List Info

Thread: LAM: query regarding lam/mpi cluster




LAM: query regarding lam/mpi cluster
user name
2008-03-19 08:16:24

 
Dear Sir

I am doing Post Graduation in Computer Science. My project topic is Grid computing. I have built up a Lam/Mpi cluster in our college lab which allows parallel execution of job. Please answer these queries:

1. Are there any standard ready-made applications which can be run on this cluster for demonstration purpose?
2. Is there any mechnism which allows to store process status(details) executing on one node of cluster to other node? this is needed in case of  node failure.
3. How to take snapshot of a process state?

With Regards,

G. M. Dhopavkar



>Maruti
Re: LAM: query regarding lam/mpi cluster
country flaguser name
United States
2008-03-28 22:05:18
On Mar 19, 2008, at 7:16 AM, gauri dhopavkar wrote:
> I am doing Post Graduation in Computer Science. My
project topic is  
> Grid computing. I have built up a Lam/Mpi cluster in
our college lab  
> which allows parallel execution of job.

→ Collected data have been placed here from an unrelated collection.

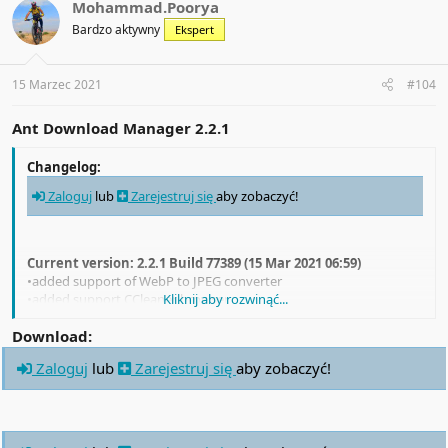
t
Mohammad.Poorya
i
Bardzo aktywny
Ekspert
o
n
s
:
15 Marzec 2021
#104
Ant Download Manager 2.2.1
Changelog:
Zaloguj
lub
Zarejestruj się
aby zobaczyć!
Current version: 2.2.1 Build 77389 (15 Mar 2021 06:59)
•added support of WebP to JPEG converter
•added support CCleaner browser
Kliknij aby rozwinąć...
•updated progress window
•fixed video converter
Download:
•fixed url redirection parsing
Zaloguj
lub
Zarejestruj się
aby zobaczyć!
•fixed management of user categories
•refactoring and bug fix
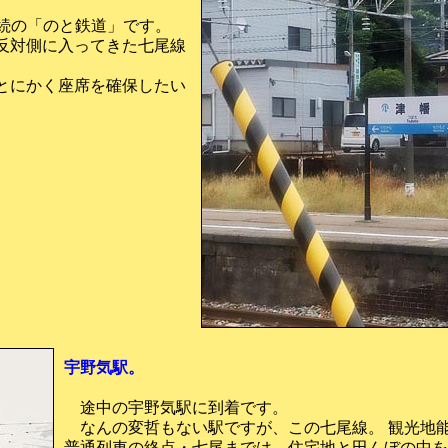
続の「のと鉄道」です。
反対側に入ってきた七尾線
とにかく座席を確保したい
宇野気駅。
途中の宇野気駅に到着です。
なんの変哲もない駅ですが、この七尾線。 観光地能
普通列車の終点・七尾までは、住宅地と田んぼの中を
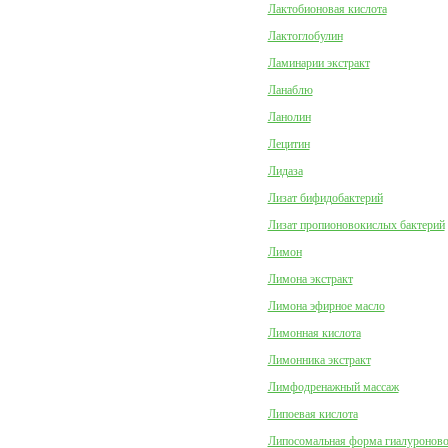
Лактобионовая кислота
Лактоглобулин
Ламинарии экстракт
Ланаблю
Ланолин
Лецитин
Лидаза
Лизат бифидобактерий
Лизат пропионовокислых бактерий
Лимон
Лимона экстракт
Лимона эфирное масло
Лимонная кислота
Лимонника экстракт
Лимфодренажный массаж
Липоевая кислота
Липосомальная форма гиалуроново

Please answer
these queries:
>
> 1. Are there any standard ready-made applications which
can be run  
> on this cluster for demonstration purpose?
>

There are many...  Have a look in the examples/ directory of
the LAM/ 
MPI tarball for simple ones, or a quick google search should
find a  
good set of MPI applications.

> 2. Is there any mechnism which allows to store process 

> status(details) executing on one node of cluster to
other node? this  
> is needed in case of  node failure.
>
This is not part of the MPI standard.  Generally
applications use  
custom checkpointing mechanisms or system level
checkpointing for  
handling node failures.  LAM/MPI supports integration with
the BLCR  
system level checkpointer on Linux systems.  Have a look at
our paper  
on the subject for more details:

   http://www.lam-mpi.org/papers/lacsi2003/lacsi-2003.pdf

> 3. How to take snapshot of a process state?
>

This is a difficult task.  I'd recommend the above paper for
more  
details on system level checkpointing.  If you search on ACM
or IEEE's  
database, I'm sure you'll find a number of papers on system
and  
application level checkpointing for MPI.  It's a complex
topic with  
lots of tradeoffs.


Hope this helps,

Brian

-- 
   Brian Barrett
   LAM/MPI Developer
   Make today a LAM/MPI day!


_______________________________________________
This list is archived at http://www.l
am-mpi.org/MailArchives/lam/

[1-2]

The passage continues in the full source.